The Ghana Revenue Authority (GRA) Commissioner General, Mr. Anthony Sarpong, has defended the government’s decision to increase the Growth and Sustainability Levy on mining companies from 1% to 3%, emphasizing that it is necessary to ensure the nation benefits from its mineral resources.
This decision, announced in the 2025 Budget, has generated concerns among industry players, with debates on its potential impact on the mining sector.
The discussion emerged during the 2025 Post-Budget Forum organized by KPMG and the United Nations Development Programme (UNDP), where various stakeholders analyzed the economic policies outlined in the budget.
Speaking on the sidelines of the forum, Mr. Anthony Sarpong highlighted the significance of the levy. He said;
“If you look at last year, gold prices have doubled [up]. What it means is that for every ounce of gold that we expected to sell at a certain price, that price has increased twice.’’
Mr. Anthony Sarpong Commissioner General Ghana Revenue Authority (GRA)
As a result, he emphasized that the government has opted to increase the Growth and Sustainability Levy to ensure a fair share of the mining sector’s increased revenue.
“In Ghana, we don’t have a tax law on what we typically call windfall tax. In other countries, if such a situation happens, the law allows the state to be able to take part of the revenue coming from the incremental prices as revenue.’’
Mr. Anthony Sarpong Commissioner General Ghana Revenue Authority (GRA)
He reaffirmed that the government saw this as an indirect way to benefit from the booming gold market, ensuring that the nation capitalizes on the current rising commodity prices.
The GRA Commissioner General emphasized that the decision to increase the levy was not made arbitrarily.
“The engagement we have had with some of the key miners was to have this conversation and to be able to increase the Growth and Sustainability Levy to 3%.’’
Mr.

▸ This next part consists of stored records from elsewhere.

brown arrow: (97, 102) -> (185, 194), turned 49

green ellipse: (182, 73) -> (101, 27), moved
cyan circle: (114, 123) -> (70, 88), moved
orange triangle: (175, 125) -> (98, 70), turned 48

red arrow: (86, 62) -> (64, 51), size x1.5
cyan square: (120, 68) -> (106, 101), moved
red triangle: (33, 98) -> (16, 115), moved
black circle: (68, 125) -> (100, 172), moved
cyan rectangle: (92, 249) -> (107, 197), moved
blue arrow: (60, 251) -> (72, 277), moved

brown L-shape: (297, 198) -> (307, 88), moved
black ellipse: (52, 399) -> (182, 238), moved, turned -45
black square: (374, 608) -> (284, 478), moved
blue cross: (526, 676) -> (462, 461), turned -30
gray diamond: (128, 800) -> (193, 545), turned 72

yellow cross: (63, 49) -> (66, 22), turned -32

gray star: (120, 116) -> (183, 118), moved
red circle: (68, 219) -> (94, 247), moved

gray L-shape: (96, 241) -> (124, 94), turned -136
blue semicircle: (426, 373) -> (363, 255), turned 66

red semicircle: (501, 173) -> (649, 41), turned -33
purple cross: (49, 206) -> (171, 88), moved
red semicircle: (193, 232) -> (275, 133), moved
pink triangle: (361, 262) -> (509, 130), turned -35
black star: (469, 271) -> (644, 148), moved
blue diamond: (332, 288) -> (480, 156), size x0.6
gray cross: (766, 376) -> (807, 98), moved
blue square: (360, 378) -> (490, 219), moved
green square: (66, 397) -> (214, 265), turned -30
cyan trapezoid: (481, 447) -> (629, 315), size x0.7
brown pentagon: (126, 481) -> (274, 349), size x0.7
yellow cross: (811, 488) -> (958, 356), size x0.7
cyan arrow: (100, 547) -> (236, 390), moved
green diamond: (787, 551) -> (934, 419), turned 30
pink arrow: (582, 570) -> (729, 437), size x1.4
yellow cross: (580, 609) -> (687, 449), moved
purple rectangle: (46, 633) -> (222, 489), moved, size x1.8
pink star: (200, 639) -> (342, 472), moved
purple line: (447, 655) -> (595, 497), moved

Anthony Sarpong Commissioner General Ghana Revenue Authority (GRA)
Need for a Windfall Tax in the Medium Term

While defending the decision to increase the levy, Mr. Sarpong also acknowledged the need for a broader legal framework to handle similar situations in the future. He proposed that Ghana must consider introducing a windfall tax law to properly regulate how the state benefits from unexpected revenue surges in the mining and other sectors.
A windfall tax would allow the government to automatically collect additional revenue whenever commodity prices, such as gold, experience substantial increases, ensuring a more structured approach to taxation in the mining sector.
The KPMG and UNDP 2025 Budget Forum, themed “Resetting the Economy for the Ghana We Want,” provided a platform for stakeholders to assess the government’s fiscal policies and their potential impact on businesses. Discussions at the forum emphasized the need for strong collaboration between the government and private sector players to achieve the budget’s milestones.
Meanwhile, Industry players have expressed mixed reactions to the levy increase, with some welcoming the move as a necessary step for revenue generation, others argued that it may deter investment in the mining sector. However, the government remains firm in its position that the increased levy is a necessary measure to ensure Ghana benefits equitably from its natural resources.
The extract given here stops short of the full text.